O motor da narrativa dirigida por Justin Kurzel é a crença ferrenha na liberdade individual, princípio que impulsiona uma história baseada em eventos reais. O longa lança um olhar contundente sobre a abordagem antiterrorista adotada por governos de distintas vertentes ideológicas, todos, de início, alheios a uma ameaça latente e potencialmente devastadora. Nos anos 1980, grupos supremacistas brancos proliferaram nos EUA, sendo “A Ordem” o mais temido entre eles. O roteiro de Zach Baylin, adaptado do livro-reportagem “The Silent Brotherhood: Inside America’s Racist Underground”, de Kevin Flynn e Gary Gerhardt, apresenta uma reconstituição detalhada daqueles tempos sombrios, tomando como ponto de partida um assassinato brutal.
O ano é 1983. No Colorado, o radialista judeu Alan Berg provoca a ira de ouvintes antissemitas ao desafiá-los em seu programa. Na sequência de abertura, dois homens, ao volante de um carro, ouvem a transmissão e desejam sua morte. Kurzel, com sua assinatura estética característica, explora essa atmosfera de ameaça constante, enfatizada pela fotografia sombria de Adam Arkapaw, marcada por contrastes entre sombras intensas e tons profundos de azul e preto.
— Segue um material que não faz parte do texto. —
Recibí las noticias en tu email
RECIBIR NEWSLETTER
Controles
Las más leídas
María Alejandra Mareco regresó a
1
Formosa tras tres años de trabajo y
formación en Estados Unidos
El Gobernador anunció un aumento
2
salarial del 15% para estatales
Pouco depois, Terry Husk, um agente do FBI de métodos pouco convencionais, chega a Coeur D’Alene, Idaho, para investigar um desaparecimento. O que parecia um caso isolado se desdobra em algo maior: uma série de assaltos a bancos com explosivos, cujas pistas convergem para uma célula da Ordem na região. Para desmantelar a organização, Husk conta com o auxílio do jovem agente Jamie Bowen.
Paralelamente, Robert Jay Mathews, uma figura ambiciosa e de moralidade questionável, é atraído pelas atividades extremistas do grupo, menos por ideologia e mais por interesse pessoal. Sua adesão o transforma em um elemento de alto risco, um extremista cuja escalada de violência se torna inevitável. A trama se equilibra entre as trajetórias de três personagens centrais: Husk, Bowen e Mathews, cada um representando facetas distintas dessa história. Jude Law e Tye Sheridan assumem os papéis de agente e aprendiz, enquanto Nicholas Hoult entrega uma interpretação complexa, conferindo a Mathews uma presença inquietante. O ator parece inclinado a personagens de moral ambígua, embora neste caso a margem para nuances seja mínima, diferentemente de seu trabalho em “Jurado Nº2” (2024), de Clint Eastwood.
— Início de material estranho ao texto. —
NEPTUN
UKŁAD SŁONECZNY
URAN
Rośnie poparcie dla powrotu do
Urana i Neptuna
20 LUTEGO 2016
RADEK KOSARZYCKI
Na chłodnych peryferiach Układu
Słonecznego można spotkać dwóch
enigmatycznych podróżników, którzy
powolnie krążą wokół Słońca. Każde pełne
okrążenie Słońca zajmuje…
A tensão do filme não se sustenta apenas nos eventos históricos, mas na forma como Kurzel os traduz para a tela, evitando julgamentos simplistas. Não há respostas fáceis sobre quem sairá vitorioso — uma ambiguidade que se reflete na realidade, quatro décadas após a execução de Mathews e a condenação de seus cúmplices. “A Ordem” não busca oferecer um desfecho redentor, mas uma experiência densa e perturbadora, cuja ressonância ecoa muito além da última cena.